Dozens of languages – and billions of people – have been influenced by the Arabic language. It’s even embedded in the coding we use on modern smartphones and computers! This World Arabic Language Day (18 December) we take a deeper look at the language.

If you’re reading this on a computer, then you have Arabic to thank. While it doesn’t seem even remotely related to English (we use left-to-right Roman type; they read their garble from right to left), Arabic has left its mark on many other languages… including the Queen’s English and the binary code that’s powering your computer system! 

English has picked up a bunch of Arabic words over the centuries, including ‘garble’ (which comes from gharbal, or ‘to sift’) as well as maths and tech terms such as ‘algorithm’ (named after the Persian mathematician Muhammad ibn Musa al-Khwarizmi) and ‘algebra’ (from al-jabr, which means ‘to restore broken parts’), and even a word that hard-working techies will know very well: ‘coffee’ (from qahwah, which originally meant ‘wine’)!

Orange, lemon, alcohol, cotton, magazine … English has dozens of Arabic-inspired words in its arsenal (there’s another one!). But to really appreciate the global influence of the Arabic language and culture, you have to go back to its origins.

 

Coffee on Arabic background
‘Coffee’ is one of the English words that stem from Ancient Arabic.

The history of Arabic

The language was first spoken by nomads on the northwest frontier of the Arabian Peninsula (the word literally means ‘nomadic’). As it was the original language of the Muslim holy book, the Qur’an, Arabic spread as the Islamic faith spread – east towards India, south into Africa, and west towards Spain. 

As a result, says Shaykh Imtiyaaz Isaacs, a lecturer in Arabic at the Madina Institute in Cape Town, the Arabic language had a profound effect on other languages. ‘In the India-Pakistani region, most of the classical or traditional Islamic school systems teach Arabic via the local language, Urdu,’ he explains. ‘Many of the cultures and traditions of Urdu and Arabic overlap – even to the extent that you’ll find many Urdu words being Arabic.’ 

In Africa, meanwhile, Shayk Isaacs says that most classical and traditional schooling systems in Somalia teach Arabic, while almost all Somali-language root words come from Arabic. 

You’d expect that from a language that has more than 310 million native speakers and is the official language of 26 countries (along with being one of the six official languages of the United Nations). As Italian came from Latin and as Afrikaans came from Dutch, it makes sense that a few newer languages trace their roots to Arabic. But what you might not expect is the influence Arabic had on other, more established languages. 

 

Arabic in the Qu'ran
Arabic is the original language of the Qur’an.

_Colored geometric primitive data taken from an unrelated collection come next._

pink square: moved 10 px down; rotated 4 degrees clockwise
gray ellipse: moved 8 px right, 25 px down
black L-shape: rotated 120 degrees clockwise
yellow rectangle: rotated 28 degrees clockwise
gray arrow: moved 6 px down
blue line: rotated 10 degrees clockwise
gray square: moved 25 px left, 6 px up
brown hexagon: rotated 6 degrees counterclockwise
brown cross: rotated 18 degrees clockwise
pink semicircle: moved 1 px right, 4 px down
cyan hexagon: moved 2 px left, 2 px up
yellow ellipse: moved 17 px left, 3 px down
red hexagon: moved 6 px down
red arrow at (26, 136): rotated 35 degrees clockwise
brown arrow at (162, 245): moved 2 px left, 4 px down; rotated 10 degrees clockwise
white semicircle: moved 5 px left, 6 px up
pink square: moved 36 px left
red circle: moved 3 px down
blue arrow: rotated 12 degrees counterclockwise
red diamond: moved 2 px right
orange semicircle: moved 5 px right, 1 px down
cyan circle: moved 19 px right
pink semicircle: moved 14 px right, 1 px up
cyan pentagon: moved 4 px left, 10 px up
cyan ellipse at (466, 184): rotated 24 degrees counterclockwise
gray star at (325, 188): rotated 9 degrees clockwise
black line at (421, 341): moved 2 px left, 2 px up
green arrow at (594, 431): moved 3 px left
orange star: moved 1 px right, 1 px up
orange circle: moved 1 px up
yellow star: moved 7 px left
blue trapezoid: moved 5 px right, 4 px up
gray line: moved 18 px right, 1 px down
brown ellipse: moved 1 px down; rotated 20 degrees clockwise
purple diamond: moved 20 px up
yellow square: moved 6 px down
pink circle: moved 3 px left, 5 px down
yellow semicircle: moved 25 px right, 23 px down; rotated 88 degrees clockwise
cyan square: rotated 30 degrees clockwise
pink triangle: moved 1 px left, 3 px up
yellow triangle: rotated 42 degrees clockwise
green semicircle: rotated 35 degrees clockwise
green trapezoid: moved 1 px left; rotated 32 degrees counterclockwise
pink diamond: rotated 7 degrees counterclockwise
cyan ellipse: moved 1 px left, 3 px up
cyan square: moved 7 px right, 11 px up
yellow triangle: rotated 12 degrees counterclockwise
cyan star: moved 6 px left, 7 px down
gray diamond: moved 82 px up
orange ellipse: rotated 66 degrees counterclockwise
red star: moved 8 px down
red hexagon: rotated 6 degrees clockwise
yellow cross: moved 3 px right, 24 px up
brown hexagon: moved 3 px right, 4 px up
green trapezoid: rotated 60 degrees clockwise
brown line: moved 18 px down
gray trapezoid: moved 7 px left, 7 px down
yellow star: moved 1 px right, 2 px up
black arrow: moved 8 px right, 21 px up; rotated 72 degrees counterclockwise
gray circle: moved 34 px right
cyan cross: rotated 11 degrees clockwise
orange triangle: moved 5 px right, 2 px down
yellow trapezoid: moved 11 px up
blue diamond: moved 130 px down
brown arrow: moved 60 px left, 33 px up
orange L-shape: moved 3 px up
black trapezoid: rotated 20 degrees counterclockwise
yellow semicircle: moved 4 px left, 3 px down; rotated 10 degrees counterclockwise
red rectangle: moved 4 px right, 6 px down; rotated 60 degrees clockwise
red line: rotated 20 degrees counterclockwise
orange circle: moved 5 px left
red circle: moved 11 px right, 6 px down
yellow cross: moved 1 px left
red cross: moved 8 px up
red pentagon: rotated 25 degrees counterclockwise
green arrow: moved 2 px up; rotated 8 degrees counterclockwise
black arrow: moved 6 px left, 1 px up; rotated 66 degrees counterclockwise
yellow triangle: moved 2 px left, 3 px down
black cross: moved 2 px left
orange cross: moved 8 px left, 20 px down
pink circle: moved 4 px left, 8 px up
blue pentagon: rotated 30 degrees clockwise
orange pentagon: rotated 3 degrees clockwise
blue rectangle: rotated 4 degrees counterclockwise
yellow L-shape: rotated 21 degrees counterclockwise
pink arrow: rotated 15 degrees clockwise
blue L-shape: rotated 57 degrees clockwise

The influence of Ancient Arabic on the world

‘Spain was one of the major centres of the Umayyad Caliphate,’ says Shayk Isaacs, pointing to the 700-year of Muslim rule in Spain and Portugal’s Iberian Peninsula during the Middle Ages. ‘There were Muslims residing in Spain speaking Arabic, and a lot of our Islamic scholarship came from that region, which was known at the time as Al-Andalus. You’ll find that many of the leading reciters and classic scholars of the Qur’an today come from Spain. The influence Arabic language is definitely apparent in Spanish, even though the Islamic culture might be lost in today’s Spanish culture.’

But Arabic’s biggest influence on global culture is something you use every day, without even noticing it. Binary coding, based on 1s and 0s, underpins most modern computing. The numbers we use to count – 0, 1, 2, 3 and so on – are all Arabic numerals. Until the 1200s, Western cultures used Roman numbers – I, II, III, etc – and didn’t have a 0. The word ‘zero’ comes from the Arabic sifr (that’s also how we got the word ‘cypher’), and it was imported to the West from Persian mathematicians in Baghdad. No zero, no binary code … and no quick-thinking, fast-processing digital computers either.